Wednesday, May 28, 2008

McCandless: Rolling on a river paved with gold

E-mail this article \ Print this article


When he was 15 years old, Chilean native Pablo McCandless was just looking to have some fun. Then a Bethesda resident, he had just gotten a kayak, and thought it would be entertaining to give it a test drive on the Potomac River.

Over a decade later, he’s still putting his kayak to good use. Only he’s not just paddling for fun anymore, he’s paddling for Olympic glory.

McCandless, 26, now lives in Charlotte, N.C. to maximize his training for the most important kayaking event of his life — in about 10 weeks, he’ll be in Beijing, China for the 2008 Summer Olympics, where he’ll be Chile’s lone representative in the K-1 Men’s Slalom competition. He will be battling the world’s top-25 whitewater slalom kayakers on a course approximately 300 meters long, navigating ‘‘gates” — which are best described as obstacles competitors aim to paddle around — in an attempt to finish the course in the fastest time.

It’s quite a far cry from lazy summer days at Cabin John Regional Park in his teenage years. Little did he know then that the sport would eventually consume his life.

‘‘It all started with this friend of mine when he told me about this paddling school called ‘Liquid Adventures,’” said McCandless. ‘‘This guy named Tom McCune saw that I liked it, so he told me to take lessons two times a week. That became three days a week, then five days a week, and before I knew it, I was full-time into the slalom. But even then, it was all for enjoyment. I thought about competing, but never on the Olympic level.”

That began to change after he graduated from Whitman High in 2000. He specifically chose to attend Western Carolina University in Cullowne, N.C., in order to train with the Nantahala Racing Club and specifically coach Rafal Smolen, who coaches the USA Olympic Kayaking Team. Even in his high-school years, McCandless had gained experience with the U.S. National Team, which trained along the Potomac River.

But when he got to college, it became an even more important part of his life. He would attend classes for a semester, then take the next semester off to train. He would do so locally, but also internationally, in both Australia and Chile. In 2001, while on one of his training expeditions to Australia, local coaches approached him with the idea of training for the Chilean National Team —at the time, the goal was to find athletes who could compete for countries with developing kayaking teams, and Chile already had one.

By 2004, he was in full-on Olympic training. He trained in Pucon, Chile during the U.S. winter season to prepare for the international qualifier in Athens, Greece. He finished 26th, with only 25 eligible spots for the Olympic Team, leaving him off the team — however, he was the only South American representative that reached the qualifying-round semifinals.
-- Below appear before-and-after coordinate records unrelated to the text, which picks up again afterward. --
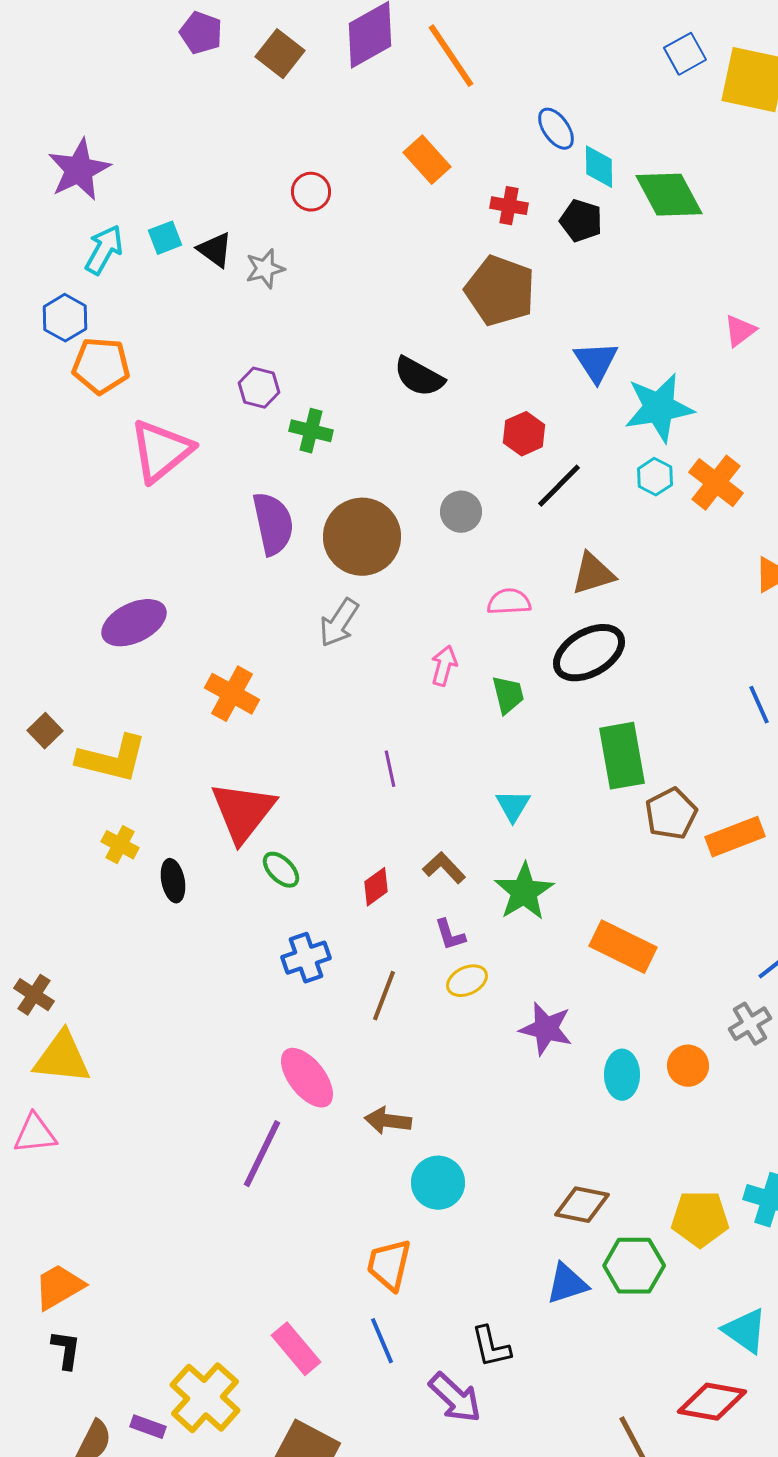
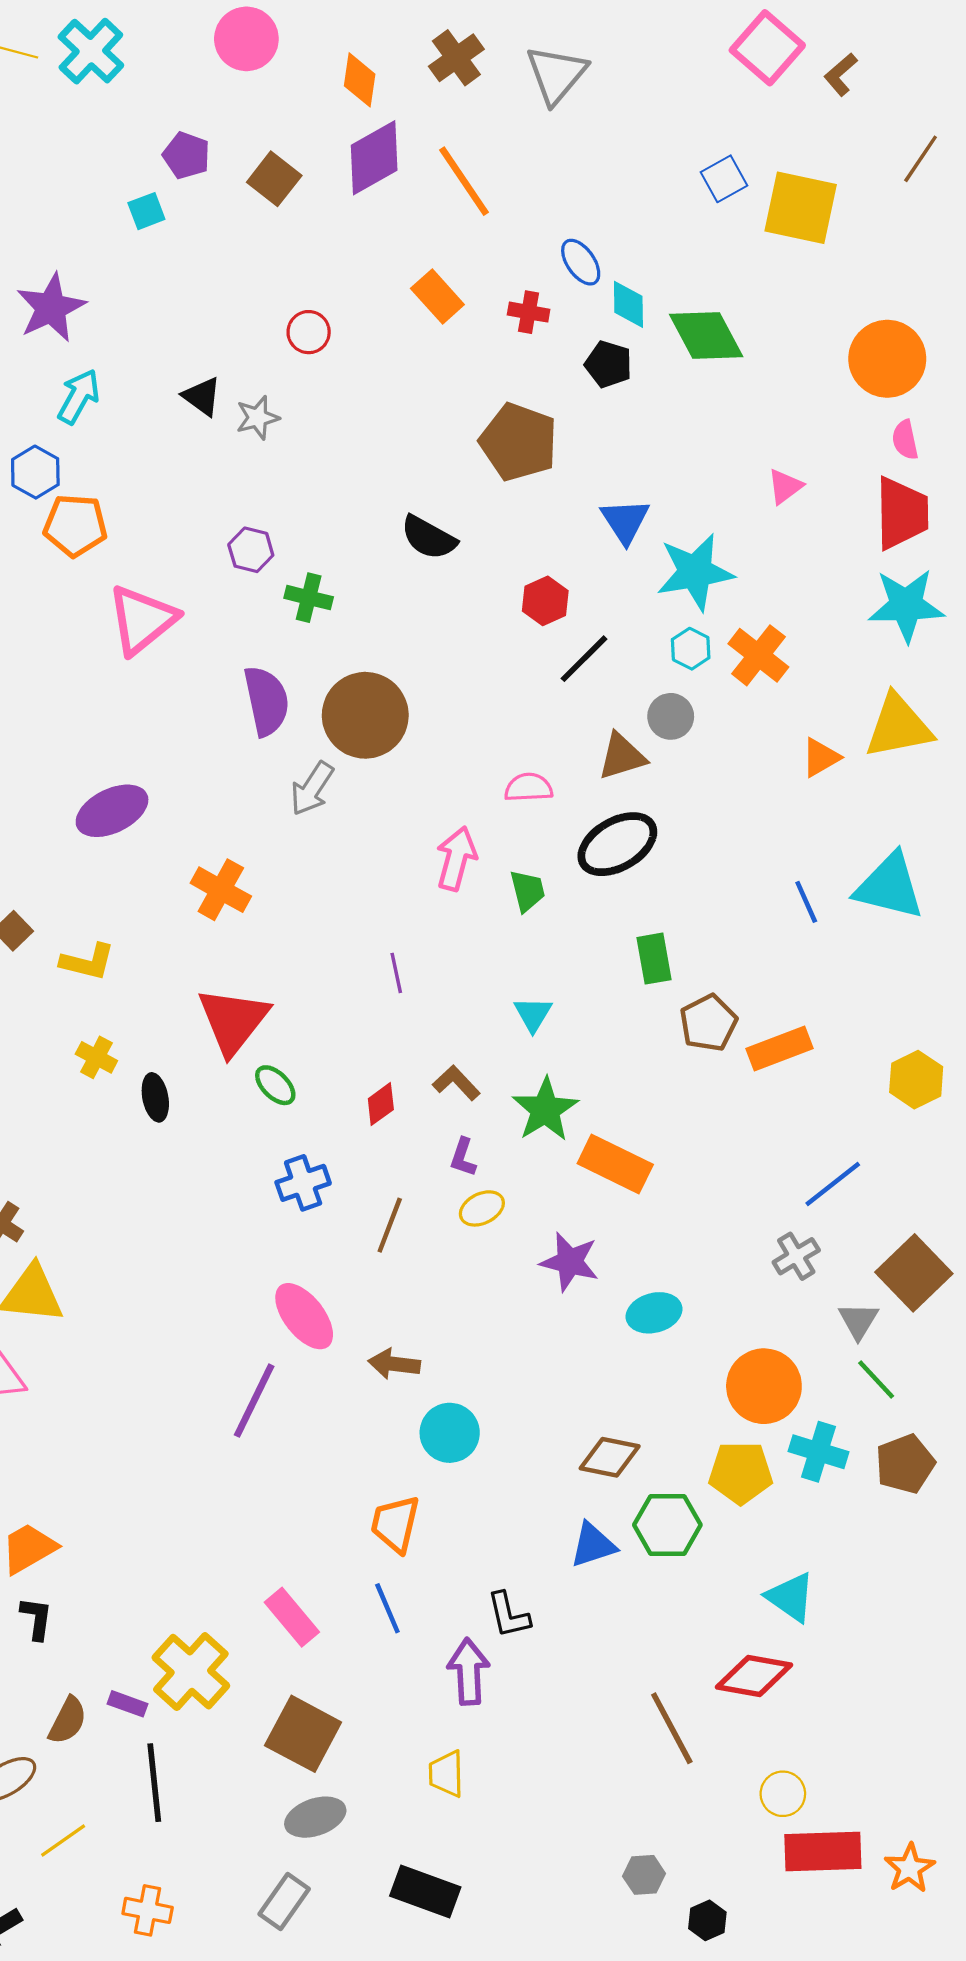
red cross: (509, 206) -> (529, 312), moved
cyan square: (165, 238) -> (146, 211), moved
gray circle: (461, 512) -> (671, 716), moved
gray arrow: (339, 623) -> (312, 789), moved
pink arrow: (444, 666) -> (456, 859), size x1.4
green rectangle: (622, 756) -> (654, 959), size x0.7
yellow L-shape: (112, 759) -> (88, 962), size x0.7
purple L-shape: (450, 935) -> (463, 1157), turned 36
orange rectangle: (623, 947) -> (615, 1164), moved
orange circle: (688, 1066) -> (764, 1386), moved, size x1.6
cyan ellipse: (622, 1075) -> (654, 1313), turned 75
purple arrow: (455, 1398) -> (469, 1672), turned -136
For the past four years, his goal has been to make it back. Though he’s had to put school aside — with all the training breaks he’s taken, McCandless is technically only a junior at Western Carolina — that’s exactly what he’s done. Top-40 finishes year after year in international ‘‘World Cup” kayaking events gave him the confidence he needed for the 2008 Pan-American Championships in April, which were coincidentally (and fortunately for McCandless) held in his hometown of Charlotte. In the two-day event, he finished eighth, one spot ahead of the top Brazilian competitor, Selbach. That made him the fastest South American kayaker, and secured his spot at the Olympic Games.

‘‘It’s hard to actually remember what happened when I found out I made it,” McCandless said. ‘‘I kind of lost my breath a little and everyone was congratulating me. It took all those years of hard work and I finally did it.”
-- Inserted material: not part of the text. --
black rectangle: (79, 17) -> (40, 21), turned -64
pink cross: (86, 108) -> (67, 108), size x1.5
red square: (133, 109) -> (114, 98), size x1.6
McCandless thinks of himself lucky for living in both Charlotte and Bethesda since childhood, which he considers the two top places in the country to train. Whenever he goes back to visit his parents, Jeff and Veronica McCandless (who have both become avid kayakers themselves), he goes back to the Potomac River to ‘‘kayak and reminisce.”
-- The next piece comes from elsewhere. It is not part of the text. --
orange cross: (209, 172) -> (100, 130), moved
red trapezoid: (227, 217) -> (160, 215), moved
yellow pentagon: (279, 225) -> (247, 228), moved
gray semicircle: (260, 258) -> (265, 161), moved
Since April, he’s stepped up his workouts in preparation for ‘‘training camp” in Beijing, which he leaves for this Thursday. He’s set realistic goals for himself, and doesn’t really believe he has a great chance to medal.

Or so he says.

‘‘I think I just want to be at least in the top 10 — and once I get there, I’ll see how I feel,” he said. ‘‘Actually, the way I can paddle, the top five is definitely a possibility. Top three? That starts getting hard. But I think the top five or 10 is possible.”